El verano era para mí entonces el imperio despreocupado del sol, pero enseguida descubrí en Camus que en otros tiempos hubo otros veranos donde las nubes se cernían como oscuras amenazas. Aquel hombre al que yo había conocido en manuales de filosofía, con las solapas levantadas y el pitillo cayendo de la comisura de sus labios, regresaba de participar en la guerra más cruenta que había visto el mundo para dejar escritas unas líneas que se abrían paso entre la metralla como afilados rayos de luz.

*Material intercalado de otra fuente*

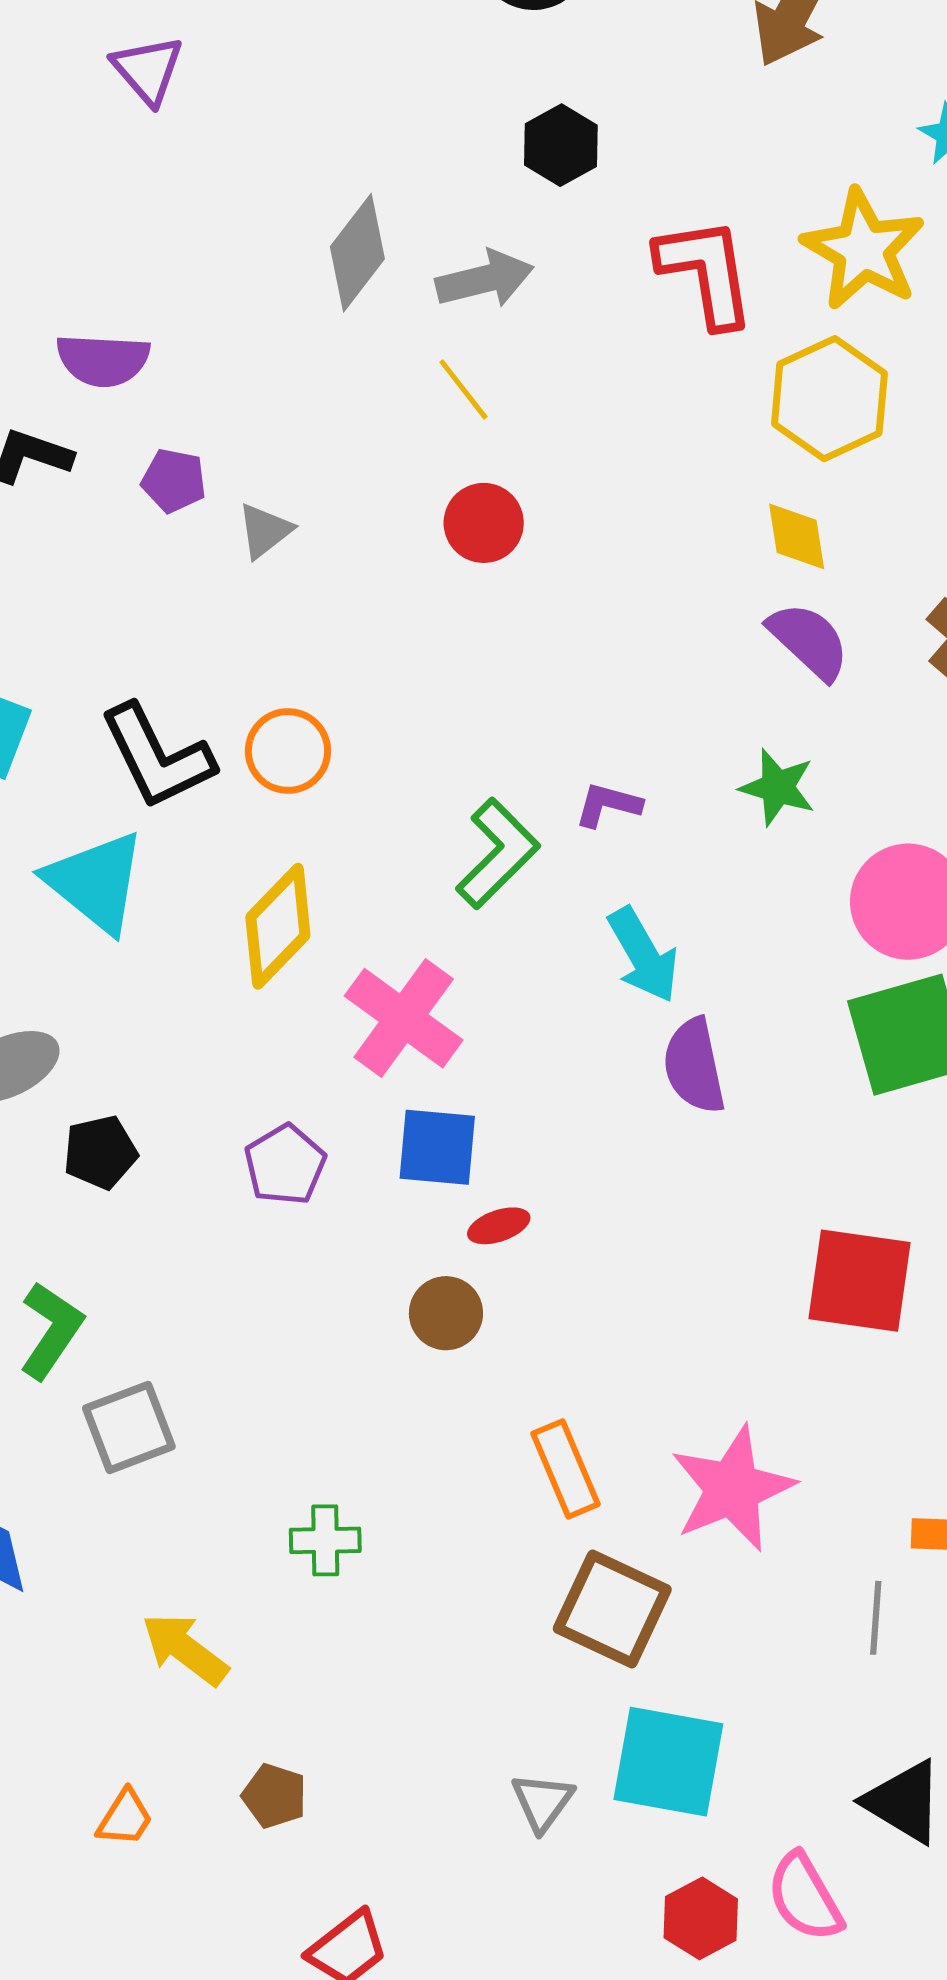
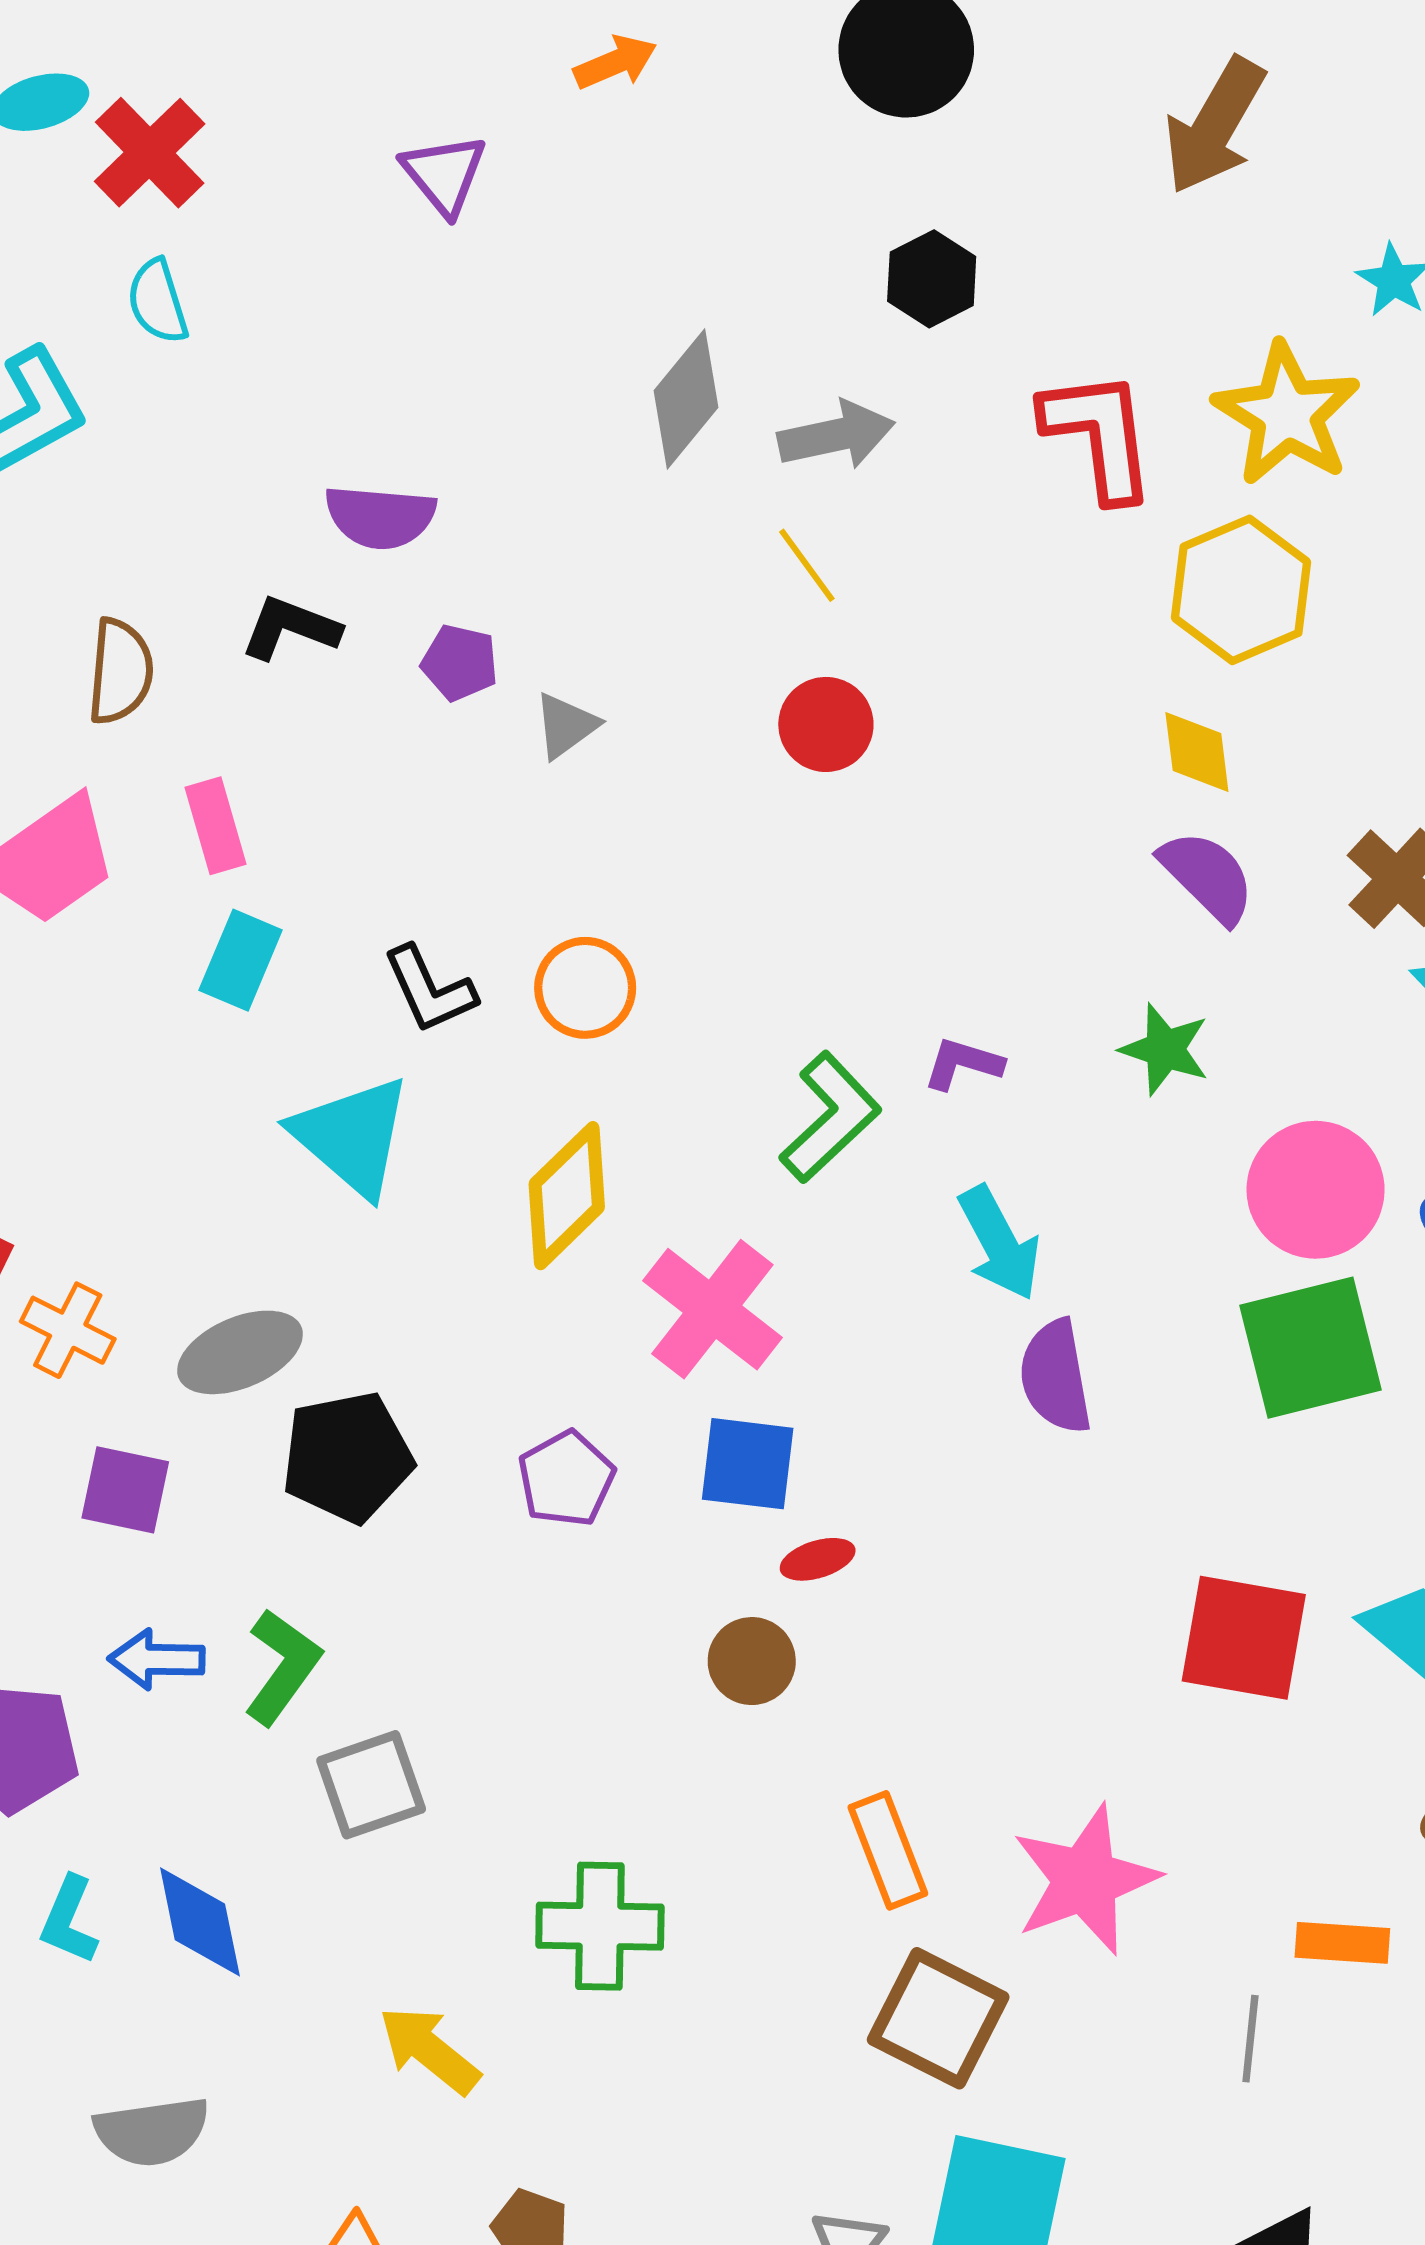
black L-shape: (157, 757) -> (429, 990), size x0.7
black pentagon: (100, 1152) -> (347, 1457), size x1.5
green cross: (325, 1540) -> (600, 1926), size x1.5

Recuerdo que en aquellas páginas me contó Camus lo que fue el largo invierno de la guerra. Que, a veces, la razón y la historia, esas que habían llevado a la II Guerra Mundial, pesan tanto como un largo invierno y que es preciso retirarse. Volver los ojos, como él hacía, hacia los yermos paisajes de su Argelia natal y posar la vista en aquellos pueblos sin pasado. Encontrar allí el verano del mundo desandando los caminos de esos mapas tan enmarañados que hoy ya solo encuentran la pesada e imparable razón de su inercia. Camus volvía a sus raíces de Argel, de Orán, de Constantina para dejarse llevar por otros caminos; esos que no tienen más rumbo que el fluir de las gentes en los luminosos mercados, en las plazas blancas, en las playas del Mediterráneo más olvidado, que allí, en aquellos lugares del norte de África, no hay más museos que el espíritu ni más monumentos que el bullir de las conversaciones en el puerto al caer de la tarde.

Aquel librito, a pesar de ser tan endeble y tan frágil, tenía una cubierta teñida de un rojo vivísimo. Quise entender entonces que así era el verano, del color de la sangre que se esconde siempre en nuestro interior con la fuerza de la misma vida. Y hoy, cuando llega este estío extraño, con las negras sombras del invierno asomando en el horizonte, quiero recordar de nuevo a Camus con aquellas palabras que nunca dejaron de resonar en mis oídos repitiéndome que, pese al invierno, siempre nos quedará la fuerza de un verano invencible.